An op-ed and a monologue.

“Good evening, Dominic Cummings broke the rules. The country can see that. And it's shocking the government can not. The longer ministers - and prime minister - tell us he worked within them, the more angry the response to this scandal is likely to be. He was the man - remember - who always 'got' the public mood. Who tagged the lazy label of 'elite' on those who disagreed. He should understand that public mood now: one of fury, contempt and anguish. He made those who struggled to keep to the rules feel like fools. And has allowed many more to assume they can now flout them. The prime minister knows all this. But despite the resignation of one minister, growing unease from his backbenchers, a dramatic early warning from the polls, and a deep national disquiet, Boris Johnson has chosen to ignore it. Tonight we consider what this blind loyalty tells us about the workings of Number 10. We do not expect to be joined by a government minister. But that wont stop us asking the questions.  

The people who defend Emily Maitlis’s monologue by claiming she was “merely telling the truth” are wrong. The monologue was riddled with opinion. 

There is some confusion here. In the above transcription we have, "it's shocking the government can not.”  Whereas in another one I find: "It’s [the public is] shocked that the government cannot…
If the former is accurate, then who’s to say what the country can and cannot see? Is it Emily Maitlis’s place to judge whether something *is* shocking? If the latter is correct, it’s still presumptuous to speak for the country.  I suppose she could legitimately have said “I’m shocked”, (still a breach of impartiality, but honest at least) otherwise it’s just spin. 

Calling the whole affair a ‘scandal’ is also an opinion, and in this particular context the term ‘lazy’ is simply an opinion, not ‘a fact’.

A clearer demonstration of where personal opinion overrides impartiality is the assumption that ‘the anger’ is directed at the government for prolonging the issue by refusing to bow to (the media’s) demands to sack Cummings, when much of the anger we now see is directed at the media for prolonging it with its persistent demands that Cummings is sacked.

Broadcasting assertive pronouncements about the mood of the public exposes extraordinarily deluded levels of BBC groupthink and the Newsnight crew must by now be aware that much of the “fury, contempt and anguish” is boomeranging back at them.

Maitlis even seemed to be offering free justification to anyone who wants to flout the lockdown strategy. Lastly, that passive-aggressive, pretendy to be hurty snipe about being snubbed by the government was ill-judged. 

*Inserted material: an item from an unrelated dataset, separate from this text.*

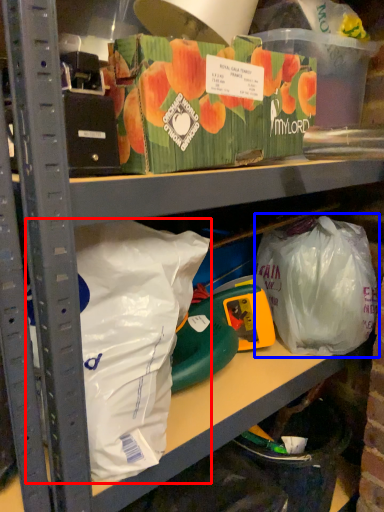 Question: Which point is closer to the camera, plastic bag (highlighted by a red box) or plastic bag (highlighted by a blue box)?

Here’s my monologue for the day:

The internet and social media provide a platform to all and sundry to spout their stupid opinions all over the internet - that means people like me get equal billing with experts who know things - but an even bigger downside of unmoderated freedom of expression is that nuanced opinion has disappeared from the normal discourse. Half-measures are extinct. All nuance is now a big bore.

It works like this. Should someone publicly express a belief that - say, Donald Trump’s Middle East strategy is a fundamental improvement on - say, Barack Obama’s Iran-friendly one, it’s taken as read that they also enjoy hideous bling and incontinent, limited-vocabulary midnight Tweeting. 

Similarly, it's hard to uncouple support (in principle) of Boris’s decision to stand by Dominic Cummings from blinkered refusal to spot any flaws in his defence.

However, on one important point, I think Maitlis is correct.  As Dominic Cummings is involved in devising government strategy, a job that necessarily entails gauging public opinion,  misjudging the public mood so badly does damage his credibility. Cavalierly risking a non-essential recreational jaunt, then offering a far-fetched excuse is certainly dumb enough to make me feel uncomfortable about the extent of his influence on government policy.

But still, I hope Boris sticks to his decision. To cave in to the BBC would really signal the beginning of the end or maybe the end of the beginning, and badly misjudging the mood of the public applies equally to Maitlis and the BBC, if not more so (Times (£)) than it does to Cummings.